Review by Anita Perry
Last weekend the Okanagan Symphony Orchestra (OSO) shared the stage with renowned multiple Juno and Latin Grammy award winning singer-songwriter Alex Cuba. The capacity theatre audience enjoyed the unique combination of Cuba’s sunny and infectious music mixed with a dash of OSO pizzaz, resulting in an evening that was uplifting and satisfying.
The concert opened with Fandango by Fred Perkins. Wielding her baton with exquisite finesse, Maestra Rosemary Thomson capably set a passionate, romantic and expressive mood for what was to come. Thusly prepared, the audience eagerly welcomed Alex Cuba to the stage. Always entertaining and ever versatile, Cuba’s relaxed, warm style set the tone for his partnership with Thomson, uniting the world of classical orchestral music with the unique Latin American and North American pop that is Cuba’s signature style.
Alternating between acoustic and electric guitars, Cuba’s vocals were clear, precise and pure. While all of Cuba’s works are poignant and emotionally direct, of special note was Por Donde Vas with its driving rhythmic pulse, satisfying harmonies, and enchanting melodies. The arrangement of Ruido En El Sistema called for the violinists to strum along guitar-like in an infectious rhythm, while Si Pero No featured lush brasses, pizzicato violins and one of several audience sing-alongs.
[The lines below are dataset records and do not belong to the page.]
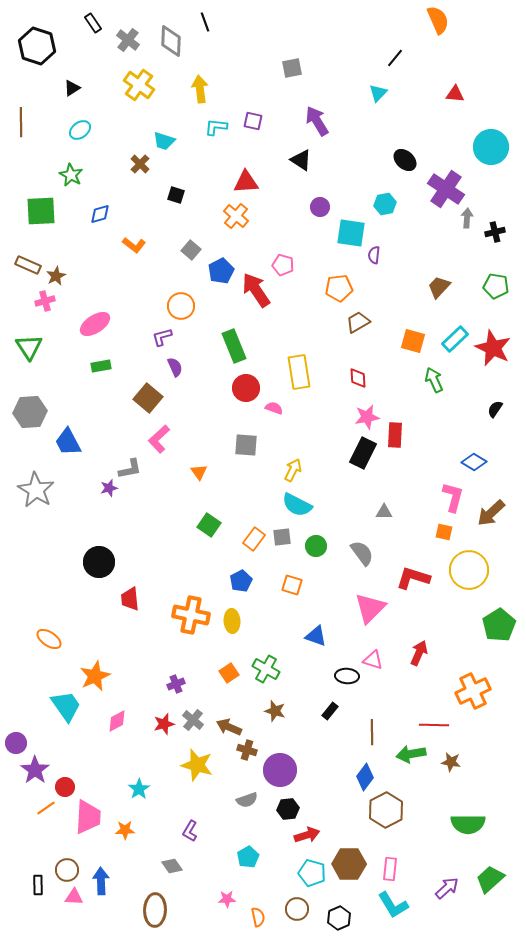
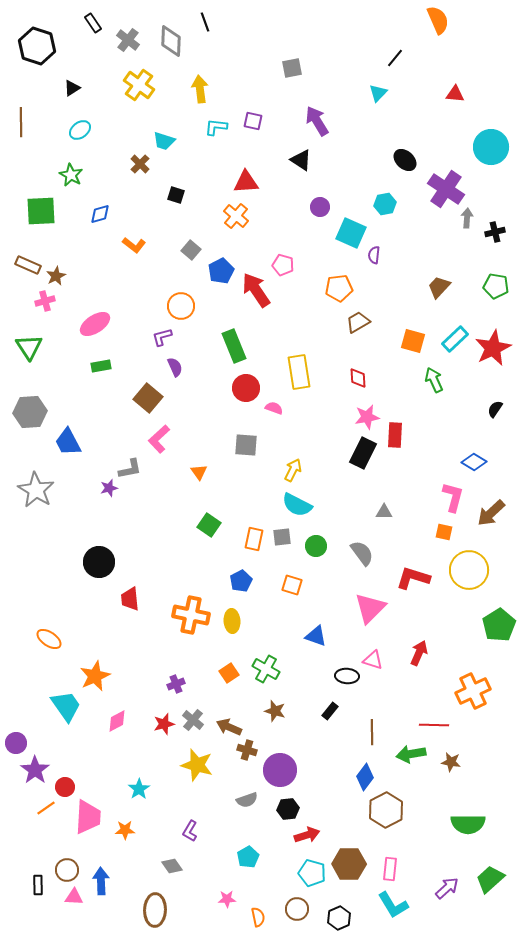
cyan square at (351, 233): rotated 16 degrees clockwise
red star at (493, 348): rotated 21 degrees clockwise
orange rectangle at (254, 539): rotated 25 degrees counterclockwise
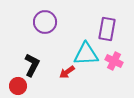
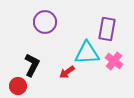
cyan triangle: moved 1 px right, 1 px up
pink cross: rotated 12 degrees clockwise
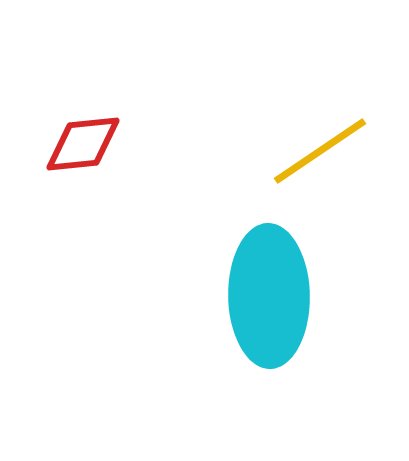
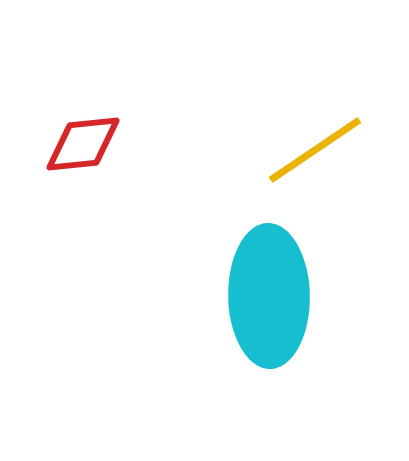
yellow line: moved 5 px left, 1 px up
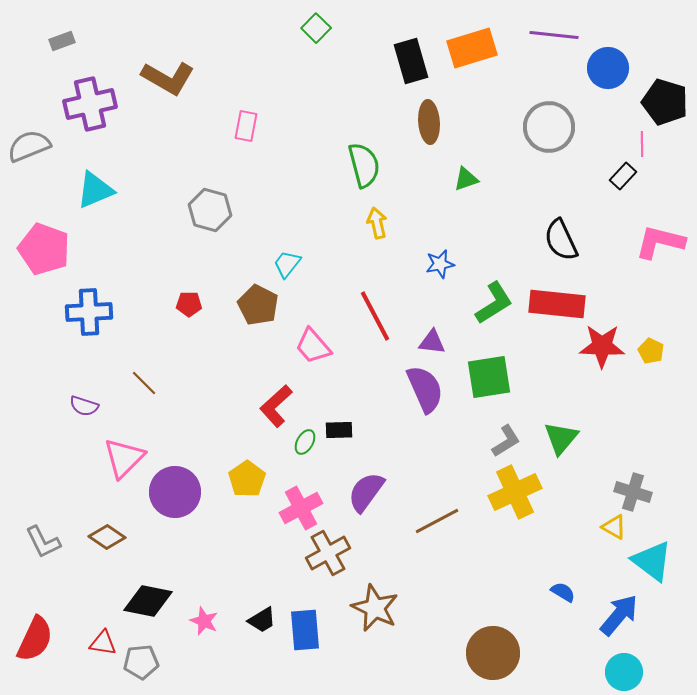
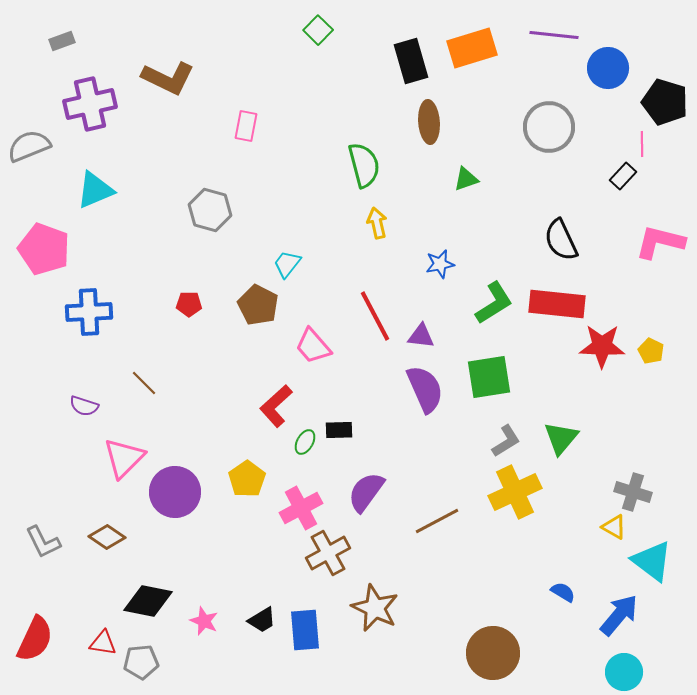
green square at (316, 28): moved 2 px right, 2 px down
brown L-shape at (168, 78): rotated 4 degrees counterclockwise
purple triangle at (432, 342): moved 11 px left, 6 px up
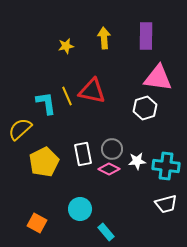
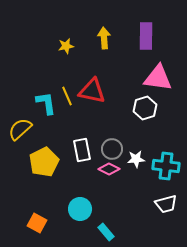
white rectangle: moved 1 px left, 4 px up
white star: moved 1 px left, 2 px up
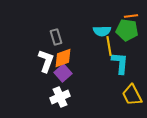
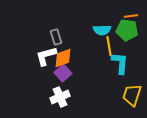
cyan semicircle: moved 1 px up
white L-shape: moved 5 px up; rotated 125 degrees counterclockwise
yellow trapezoid: rotated 45 degrees clockwise
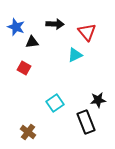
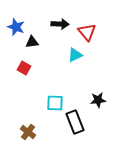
black arrow: moved 5 px right
cyan square: rotated 36 degrees clockwise
black rectangle: moved 11 px left
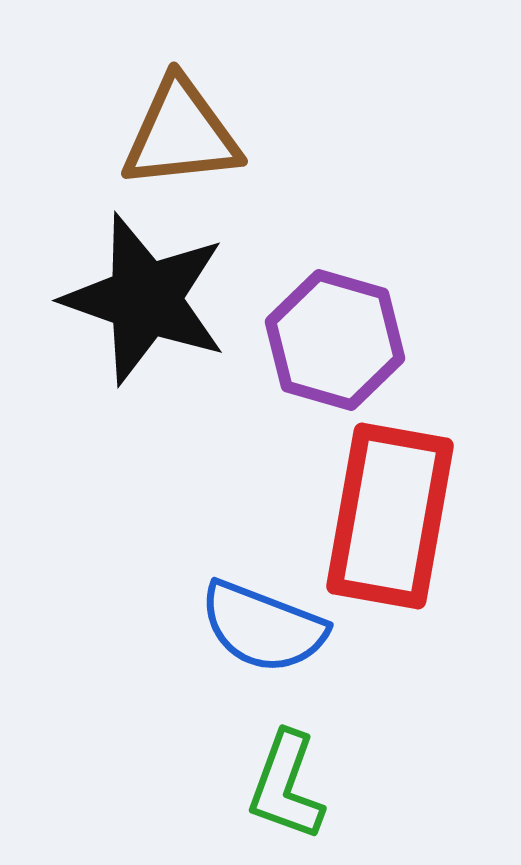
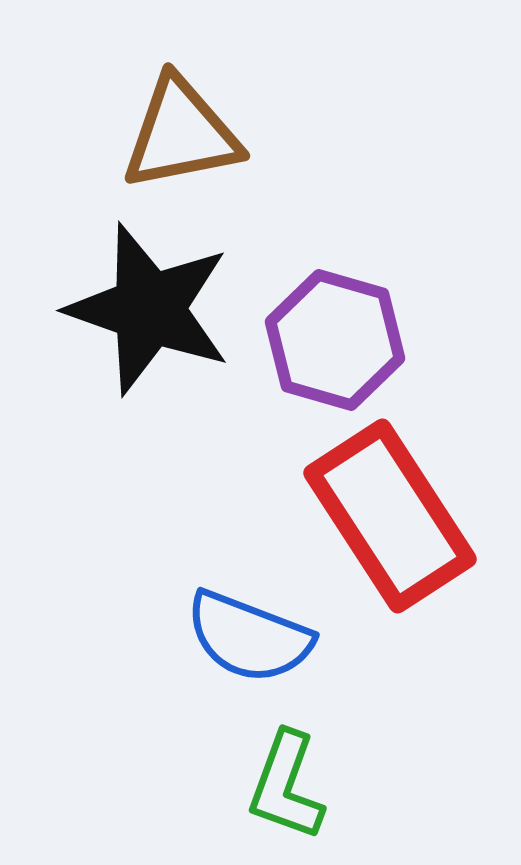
brown triangle: rotated 5 degrees counterclockwise
black star: moved 4 px right, 10 px down
red rectangle: rotated 43 degrees counterclockwise
blue semicircle: moved 14 px left, 10 px down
The second half of the concert opened with the Okanagan Symphony Orchestra performing Ernesto Lecuona’s lavish and lush Andalucia. Kudos to Dominique Bernath for her spot-on timpani work and Audrey Patterson for her gorgeous trumpet playing. Having thus warmed up the audience, the OSO once again welcomed Alex Cuba back on stage.
Cuba’s music is like wrapping puppies, ice-cream and baby laughs in sunshine. Well-constructed and satisfying, each song is infused with an infectious sense of joy. From the sunny, popsounds of De Camino to the romantic, intimate and well-written Lamento, the Orchestra and Cuba played as one with beautifully timed entries and perfect balance. Lush and appropriate orchestration brought added colour and dimension to the performance.
In his own words, Cuba states, “The power of music is to unify” and, as musicians, “We try to give you our soul.” Cuba’s easy grace, charm and delight in music making, combined with his warmth, sincerity and sense of hospitality made the evening feel intimate, like friends gathered in his living room. The standing ovation (rewarded by a four-selection encore) indicated the audience’s reluctance to let the evening end. It was a most successful concert, marrying diverse cultures and backgrounds, and, to paraphrase Cuba, proving music has no walls, only bridges.